Transcribed page contents:
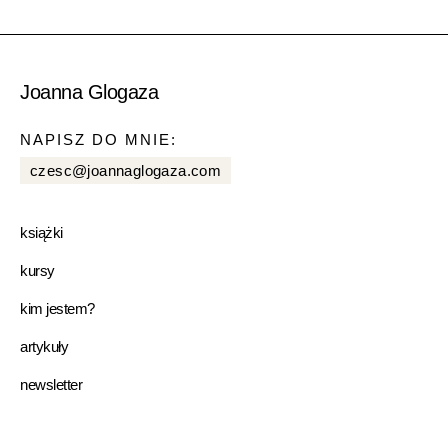
Joanna Glogaza
NAPISZ DO MNIE:
czesc@joannaglogaza.com
książki
kursy
kim jestem?
artykuły
newsletter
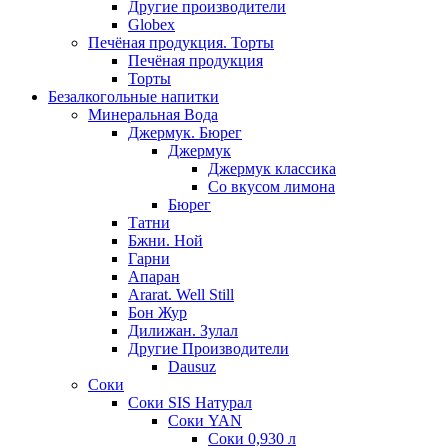
Другие производители
Globex
Печёная продукция. Торты
Печёная продукция
Торты
Безалкогольные напитки
Минеральная Вода
Джермук. Бюрег
Джермук
Джермук классика
Со вкусом лимона
Бюрег
Татни
Бжни. Ной
Гарни
Апаран
Ararat. Well Still
Бон Жур
Дилижан. Зулал
Другие Производители
Dausuz
Соки
Соки SIS Натурал
Соки YAN
Соки 0,930 л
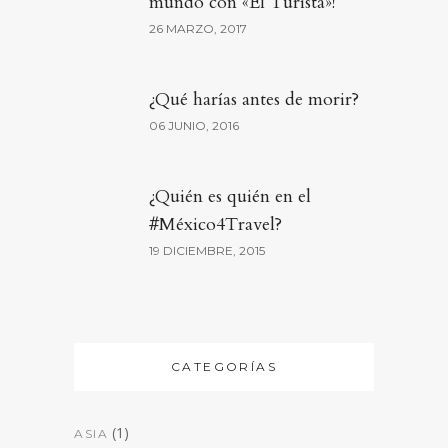
mundo con «El Turista»!
26 MARZO, 2017
¿Qué harías antes de morir?
06 JUNIO, 2016
¿Quién es quién en el
#México4Travel?
19 DICIEMBRE, 2015
CATEGORÍAS
(1)
ASIA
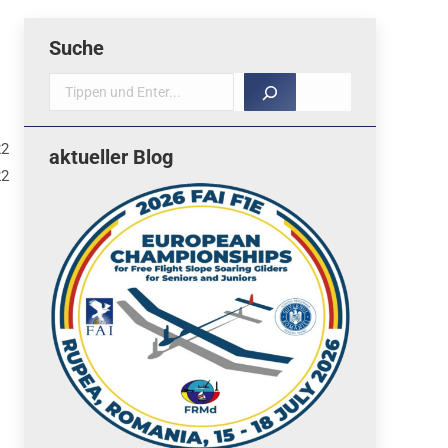
Suche
Suche
22
aktueller Blog
22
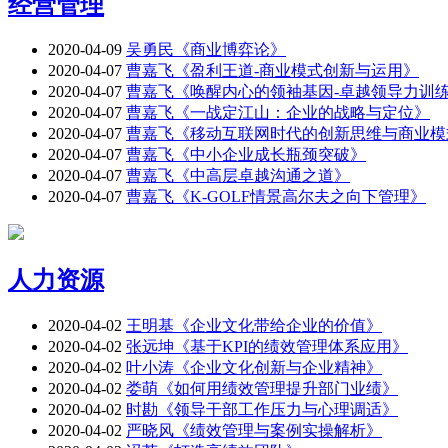
经营管理
2020-04-09
吴勇民《商业博弈论》
2020-04-07
曹嘉飞《盈利王道-商业模式创新与运用》
2020-04-07
曹嘉飞《唤醒内心的领袖基因-卓越领导力训
2020-04-07
曹嘉飞《一战定江山：企业的战略与定位》
2020-04-07
曹嘉飞《移动互联网时代的创新思维与商业模
2020-04-07
曹嘉飞《中小企业成长瓶颈突破》
2020-04-07
曹嘉飞《中高层卓越沟通之道》
2020-04-07
曹嘉飞《K-GOLF情景高尔夫之向下管理》
人力资源
2020-04-02
王明基《企业文化带给企业的价值》
2020-04-02
张远坤《基于KPI的绩效管理体系应用》
2020-04-02
叶小涛《企业文化创新与企业精神》
2020-04-02
娄萌《如何用绩效管理提升部门业绩》
2020-04-02
时勘《领导干部工作压力与心理调适》
2020-04-02
严晓风《绩效管理与案例实操解析》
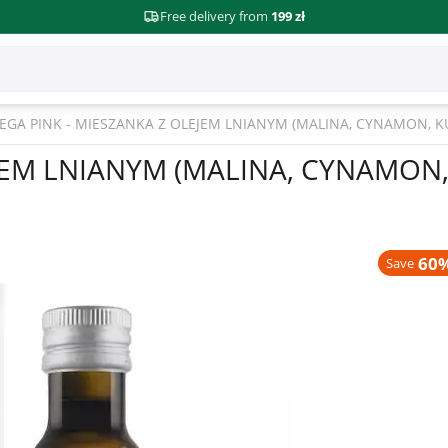
Free delivery from
199 zł
GA PINK - MIESZANKA Z OLEJEM LNIANYM (MALINA, CYNAMON, KU
EM LNIANYM (MALINA, CYNAMON, 
60%
Save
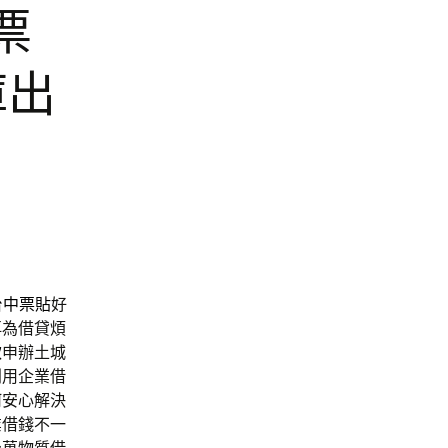
票
庫出
台中票貼
好
再為借貸煩
款
申辦土城
利用企業借
何安心解決
業借錢不一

TASK ITEM: Copy out, from the records above, every line that holds the string "Соки".

RESULT OF THE EXERCISE:
Соки
Соки SIS Натурал
Соки YAN
Соки 0,930 л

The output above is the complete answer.